Security, and fears of a repeat of July 20th seem to have been the overriding concern in the decision to move from street protests to what civil society called “Plan B.” While civil society leaders have been imagining the protests as peaceful demonstrations aimed at sending a message of concern to the Malawi leadership about the direction the country is taking, the reaction to the call for protests has betrayed a different understanding of what is being envisioned. A court injunction obtained by “concerned citizens” after the aborted August 17th protests put a ban on any form of anti-government protests. Shop owners were barricading doors and windows, and people were out en masse shopping late on Tuesday. Most offices announced to employees not to show up for work on Wednesday September 21st, and to ensure their personal safety. Clearly, where civil society were envisioning peaceful protests, everyone else has been hearing violence, looting, property damage, and deaths.

That is quite an intrigue, something that comes out of events of July 20th. And it raises some troubling questions. Are Malawians hopelessly incapable of maintaining law and order whenever they decide to exercise a constitutionally-granted right to peaceful demonstrations? What explains the easiness with which peaceful protests turn into violent riots and mass killings? How do we explain the resentment that is clearly simmering just underneath the surface and readily finds an outlet in destroying property and taking lives? Is it impossible to envision a Malawi in which leaders, both in political parties and in civil society, think of the greater good and work to bridge the gaping inequality that is fast characterizing Malawi and the rest of the world?

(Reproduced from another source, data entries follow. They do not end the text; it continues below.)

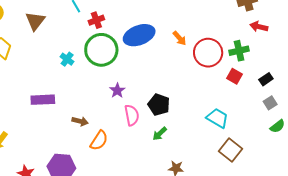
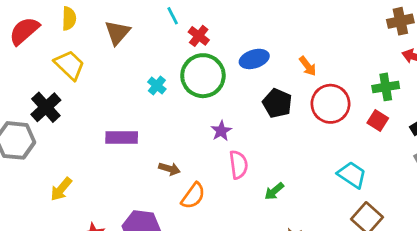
red cross: (96, 20) -> (199, 36), turned -35
blue ellipse: (139, 35) -> (254, 59), size x0.7
red circle: (208, 53) -> (331, 104), moved
black pentagon: (159, 105) -> (277, 103), moved

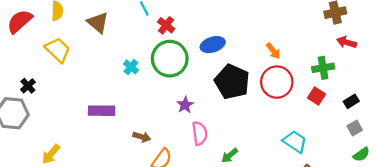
brown triangle: (117, 33) -> (98, 23), turned -30
orange arrow: (308, 66) -> (273, 51), moved
black pentagon: (277, 103) -> (232, 82), size x1.4
black cross: (46, 107) -> (28, 86), moved, size x0.6

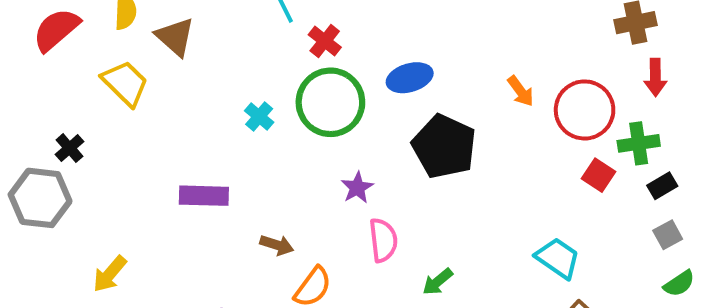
brown triangle: (98, 23) -> (175, 37), moved
red arrow: (347, 42) -> (655, 77), turned -108
green cross: (323, 68) -> (639, 143), moved
red circle: (277, 82) -> (585, 110), moved

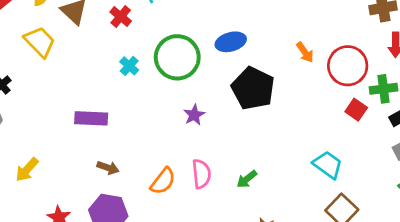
red cross: (325, 41) -> (121, 16), moved
pink semicircle: (383, 240) -> (201, 174), moved
brown arrow: (277, 245) -> (108, 168), moved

As an educationist, I always turn to how and what we teach in the schools, for answers to questions like this. Educationists who espouse belief in the singular significance of peace have developed a field of study, called “peace education” at the primary and secondary level, and “peace studies” at the university level. Peace educationists argue that all education ought to be peace education. In my study of prospects for peace education in Malawian schools, since 2004, I have learned, from watching teachers, that it is entirely possible to approach the school curriculum, and day-to-day classroom content, into peace education. I have also learned how peace education and peace studies have been in existence for some decades now, but they are yet to become the staple of educational systems. It is not much wonder to peace educationists that school systems have always produced leaders who resort to war to resolve problems, and who care more about personal power and wealth than about the greater good.

Coincidentally, today, September 21st, is also Founder’s Day in Ghana, when they celebrate the birthday of Ghana’s founding president, the late Osagyefo Dr. Kwame Nkrumah. Africa’s pursuits for peace and independence owe a lot to a vision first stipulated by Kwame Nkrumah, who argued that the independence of Ghana was meaningless unless it was tied to the independence of the rest of the continent. Dr Nkrumah argued more than fifty years ago that on their own, African countries were not economically viable and therefore needed to integrate their systems into a continental society. He also devoted his life to connecting continental Africa with the African Diaspora, and lived a life of testimony to that noble ideal. Subsequent generations of African leaders have been unable to appreciate Dr Nkrumah’s wisdom, and have colluded with forces of imperialism to impoverish ordinary Africans.

It is the disillusionment from that collusion between African leadership and forces of imperialism that lies at the heart of the protest movement in Malawi and elsewhere. As long as educational systems in Africa and around the world continue perpetuating educational policies that ignore larger ideals of uMunthu-peace, social well-being and the greater good, the world will continue the paradox of celebrating peace amidst war, violence and death.